Netflix's 'Love Wedding Repeat' Is a Sweet Rom-Com with a Baffling Twist

love wedding repeat
Netflix
Netflix

The latest rom com hitting Netflix is an intermittently charming wedding farce until the inexplicable twist that hits about 40 minute before the ending. (Spoilers, obviously, follow.) Love Wedding Repeat is not as confusing as it is purely lazy, but that doesn't mean it doesn't have its small pleasures. With a better script that actually took the time to tell its audience why it's leaning into the cosmic and supernatural, Love Wedding Repeat could have been a real delight. Instead, it's just a little perplexing.

At its outset, the movie, written and directed by Dean Craig, has a pretty par-for-the-course premise. Sam Claflin plays Jack, a handsome British stammerer in the vein of a thousand Hugh Grant heroes, who missed out on his one chance with his sister's gorgeous war correspondent friend, Dina (Olivia Munn). Now, said sister Hayley (Eleanor Tomlinson) is getting married and everyone's invited. Dina, Jack's hot mean ex (Freida Pinto), her insecure new boyfriend (Allan Mustafa), their gossipy friend (Aisling Bea), their goofy friend (Joel Fry), and their boring friend (Tim Key). It's hectic as weddings tend to be, but gets more so when Hayley's ex Marc (Jack Farthing) shows up, coked out of his mind, and threatens to ruin everything. Hayley orders Jack to douse Marc's drink with sleeping medicine to knock him out, but some kids switch around the place settings and someone else gets the laced glass of champagne.

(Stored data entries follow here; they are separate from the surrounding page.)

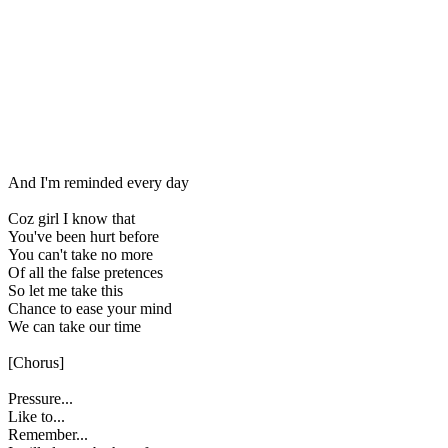
And I'm reminded every day
Coz girl I know that
You've been hurt before
You can't take no more
Of all the false pretences
So let me take this
Chance to ease your mind
We can take our time
[Chorus]
Pressure...
Like to...
Remember...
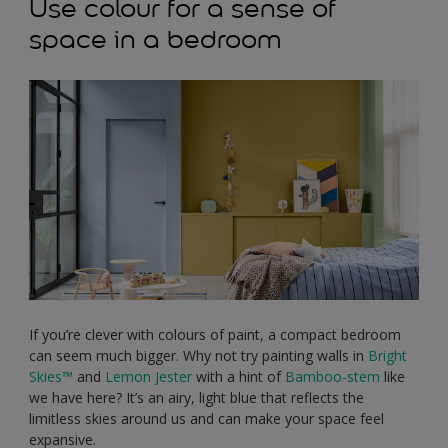
Use colour for a sense of
space in a bedroom
If you’re clever with colours of paint, a compact bedroom
can seem much bigger. Why not try painting walls in
Bright
Skies™
and
Lemon Jester
with a hint of
Bamboo-stem
like
we have here? It’s an airy, light blue that reflects the
limitless skies around us and can make your space feel
expansive.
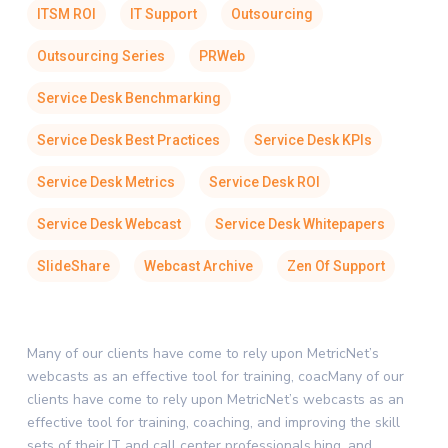
ITSM ROI
IT Support
Outsourcing
Outsourcing Series
PRWeb
Service Desk Benchmarking
Service Desk Best Practices
Service Desk KPIs
Service Desk Metrics
Service Desk ROI
Service Desk Webcast
Service Desk Whitepapers
SlideShare
Webcast Archive
Zen Of Support
Many of our clients have come to rely upon MetricNet’s
webcasts as an effective tool for training, coacMany of our
clients have come to rely upon MetricNet’s webcasts as an
effective tool for training, coaching, and improving the skill
sets of their IT and call center professionals.hing, and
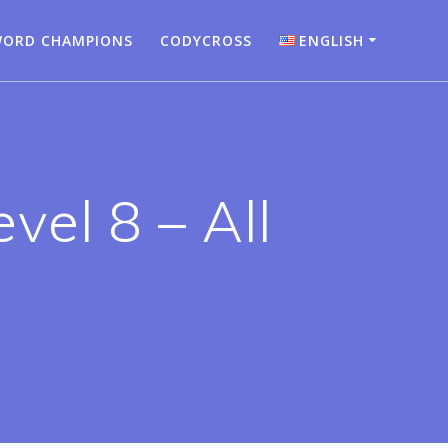
ORD CHAMPIONS
CODYCROSS
ENGLISH
Bahasa Indonesia
Deutsch
English
vel 8 – All
Español
Français
Italiano
Nederlands
Português
Türkçe
Русский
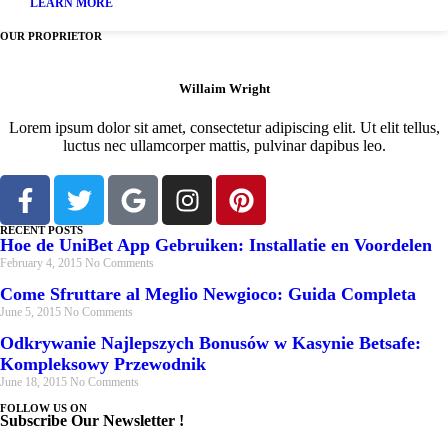
LEARN MORE
OUR PROPRIETOR
Willaim Wright
Lorem ipsum dolor sit amet, consectetur adipiscing elit. Ut elit tellus,
luctus nec ullamcorper mattis, pulvinar dapibus leo.
RECENT POSTS
Hoe de UniBet App Gebruiken: Installatie en Voordelen
February 4, 2015
No Comments
Come Sfruttare al Meglio Newgioco: Guida Completa
June 5, 2015
No Comments
Odkrywanie Najlepszych Bonusów w Kasynie Betsafe:
Kompleksowy Przewodnik
June 18, 2015
No Comments
FOLLOW US ON
Subscribe Our Newsletter !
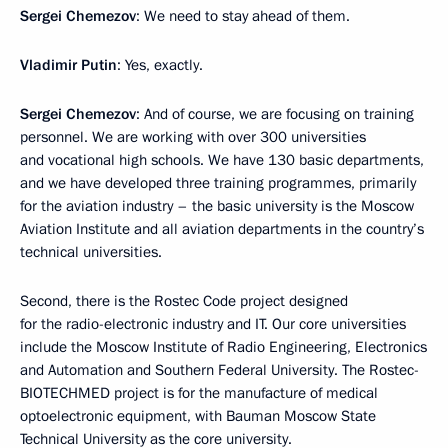
Sergei Chemezov
: We need to stay ahead of them.
Vladimir Putin
: Yes, exactly.
Sergei Chemezov
: And of course, we are focusing on training
personnel. We are working with over 300 universities
and vocational high schools. We have 130 basic departments,
and we have developed three training programmes, primarily
for the aviation industry – the basic university is the Moscow
Aviation Institute and all aviation departments in the country’s
technical universities.
Second, there is the Rostec Code project designed
for the radio-electronic industry and IT. Our core universities
include the Moscow Institute of Radio Engineering, Electronics
and Automation and Southern Federal University. The Rostec-
BIOTECHMED project is for the manufacture of medical
optoelectronic equipment, with Bauman Moscow State
Technical University as the core university.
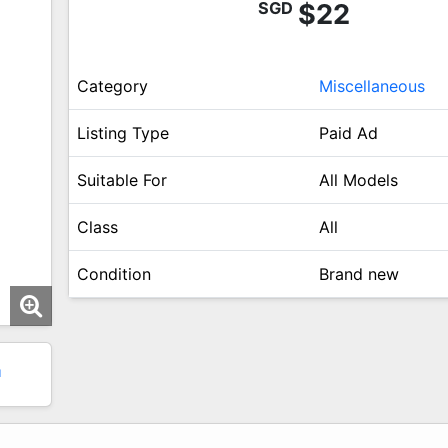
SGD
$22
Category
Miscellaneous
Listing Type
Paid Ad
Suitable For
All Models
Class
All
Condition
Brand new
1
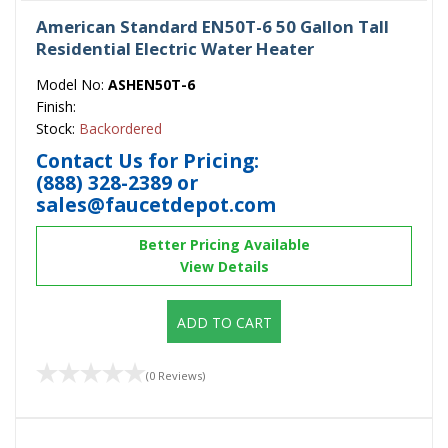
American Standard EN50T-6 50 Gallon Tall
Residential Electric Water Heater
Model No:
ASHEN50T-6
Finish:
Stock:
Backordered
Contact Us for Pricing:
(888) 328-2389
or
sales@faucetdepot.com
Better Pricing Available
View Details
ADD TO CART
(0 Reviews)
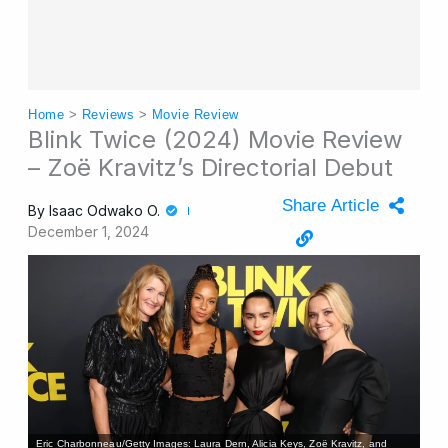
Home
>
Reviews
>
Movie Review
Blink Twice (2024) Movie Review
– Zoë Kravitz’s Directorial Debut
Share Article
By
Isaac Odwako O.
December 1, 2024
Eric Charbonneau/Getty Images: Laura Dern, Alicia Keys, Zoë Kravitz, and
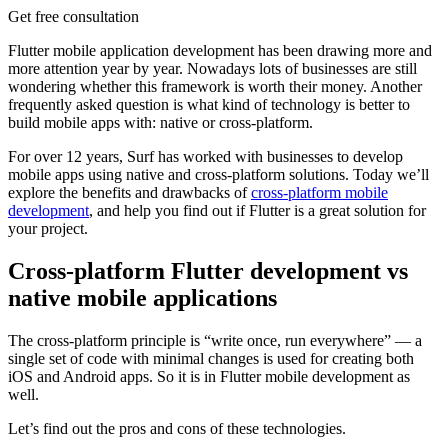
Get free consultation
Flutter mobile application development has been drawing more and
more attention year by year. Nowadays lots of businesses are still
wondering whether this framework is worth their money. Another
frequently asked question is what kind of technology is better to
build mobile apps with: native or cross-platform.
For over 12 years, Surf has worked with businesses to develop
mobile apps using native and cross-platform solutions. Today we’ll
explore the benefits and drawbacks of
cross-platform mobile
development
, and help you find out if Flutter is a great solution for
your project.
Cross-platform Flutter development vs
native mobile applications
The cross-platform principle is “write once, run everywhere” — a
single set of code with minimal changes is used for creating both
iOS and Android apps. So it is in Flutter mobile development as
well.
Let’s find out the pros and cons of these technologies.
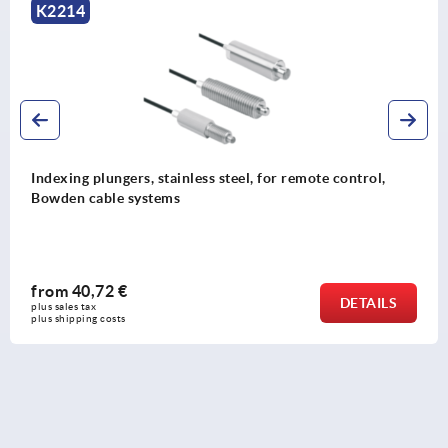
K2214
Indexing plungers, stainless steel, for remote control,
Bowden cable systems
from
40,72 €
DETAILS
plus sales tax 
plus shipping costs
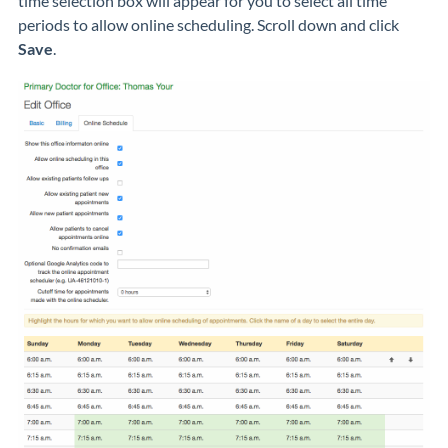
time selection box will appear for you to select all time
periods to allow online scheduling. Scroll down and click
Save
.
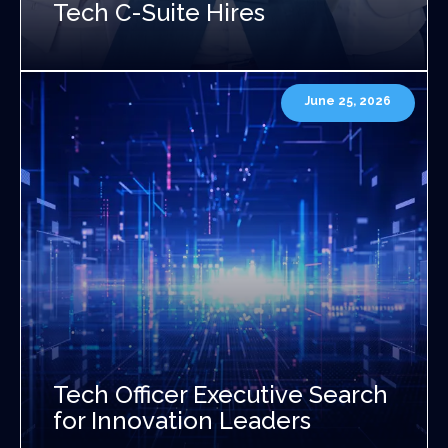
Tech C-Suite Hires
June 25, 2026
Tech Officer Executive Search
for Innovation Leaders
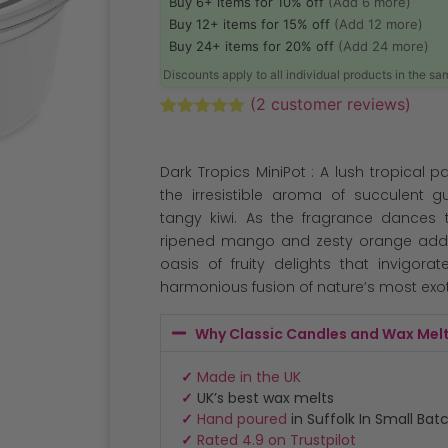
Buy 6+ items for 10% off
(Add 6 more)
Buy 12+ items for 15% off
(Add 12 more)
Buy 24+ items for 20% off
(Add 24 more)
Discounts apply to all individual products in the s
(
2
customer reviews)
Rated
2
5.00
out of 5
based on
Dark Tropics MiniPot : A lush tropical par
customer
ratings
the irresistible aroma of succulent g
tangy kiwi. As the fragrance dances t
ripened mango and zesty orange add a
oasis of fruity delights that invigora
harmonious fusion of nature’s most exot
Why Classic Candles and Wax Mel
✓
Made in the UK
✓
UK’s best wax melts
✓
Hand poured
in Suffolk In Small Bat
✓
Rated 4.9 on Trustpilot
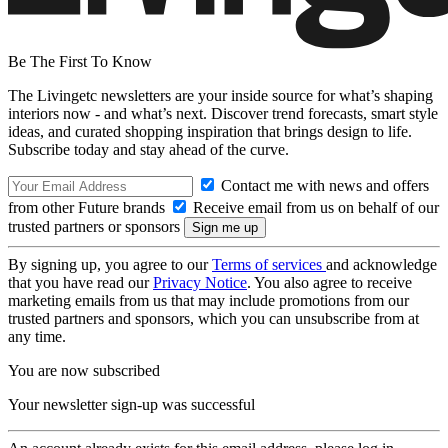
Be The First To Know
The Livingetc newsletters are your inside source for what’s shaping
interiors now - and what’s next. Discover trend forecasts, smart style
ideas, and curated shopping inspiration that brings design to life.
Subscribe today and stay ahead of the curve.
Contact me with news and offers
from other Future brands
Receive email from us on behalf of our
trusted partners or sponsors
By signing up, you agree to our
Terms of services
and acknowledge
that you have read our
Privacy Notice
. You also agree to receive
marketing emails from us that may include promotions from our
trusted partners and sponsors, which you can unsubscribe from at
any time.
You are now subscribed
Your newsletter sign-up was successful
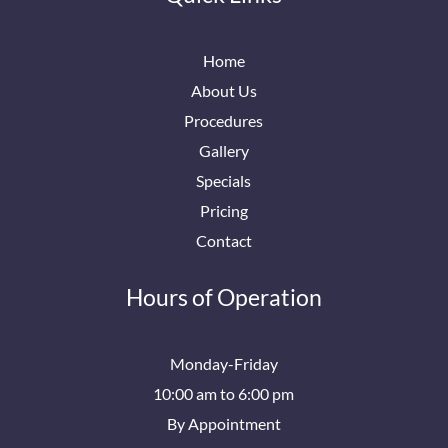
Home
About Us
Procedures
Gallery
Specials
Pricing
Contact
Hours of Operation
Monday-Friday
10:00 am to 6:00 pm
By Appointment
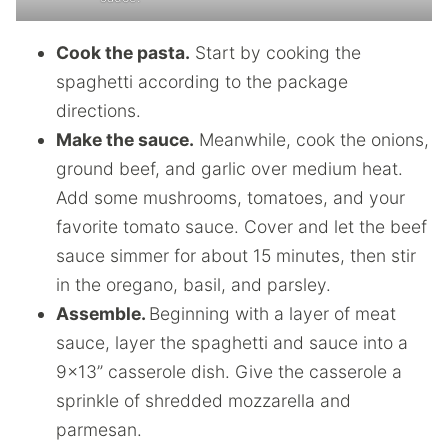
Cook the pasta.
Start by cooking the
spaghetti according to the package
directions.
Make the sauce.
Meanwhile, cook the onions,
ground beef, and garlic over medium heat.
Add some mushrooms, tomatoes, and your
favorite tomato sauce. Cover and let the beef
sauce simmer for about 15 minutes, then stir
in the oregano, basil, and parsley.
Assemble.
Beginning with a layer of meat
sauce, layer the spaghetti and sauce into a
9×13” casserole dish. Give the casserole a
sprinkle of shredded mozzarella and
parmesan.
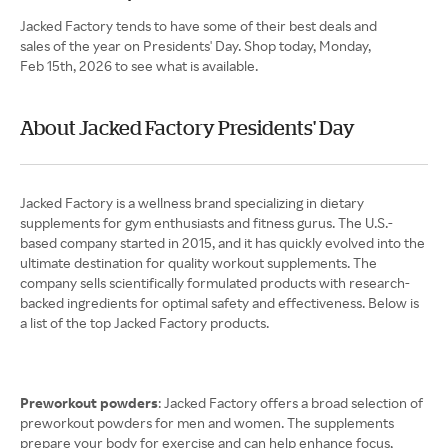
Jacked Factory tends to have some of their best deals and
sales of the year on Presidents' Day. Shop today, Monday,
Feb 15th, 2026 to see what is available.
About Jacked Factory Presidents' Day
Jacked Factory is a wellness brand specializing in dietary
supplements for gym enthusiasts and fitness gurus. The U.S.-
based company started in 2015, and it has quickly evolved into the
ultimate destination for quality workout supplements. The
company sells scientifically formulated products with research-
backed ingredients for optimal safety and effectiveness. Below is
a list of the top Jacked Factory products.
Preworkout powders
: Jacked Factory offers a broad selection of
preworkout powders for men and women. The supplements
prepare your body for exercise and can help enhance focus,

Chaos ensues. 

So that's the "love" and the "wedding" of the title, but where does the "repeat" come in? Despite marketing that would imply there's a Groundhog Day-esque element to the plot, it's not quite as elaborate as that. Instead, Craig just lets one scenario play out with a disappointing conclusion, and then offers an alternate ending. To justify this, there's a voiceover from a character known only as "The Oracle," who spouts platitudes about fate. This all-knowing being explains that when those mischievous children mixed up the seating arrangement randomly, there were myriad configurations that could have occurred. The majority of the movie documents what happens during one of those mix ups. But for the last part, it shifts to another potential outcome.

love wedding repeat
Netflix

The point Craig is ostensibly trying to make is about the randomness of the universe, but the concept just feels a little under-baked. It is almost as if a bunch of other scenarios got excised somewhere between writing and post-production. The in-movie rewrite sucks all the energy out of the plot, and veers into straight up sap to give all the characters an ideal ending. 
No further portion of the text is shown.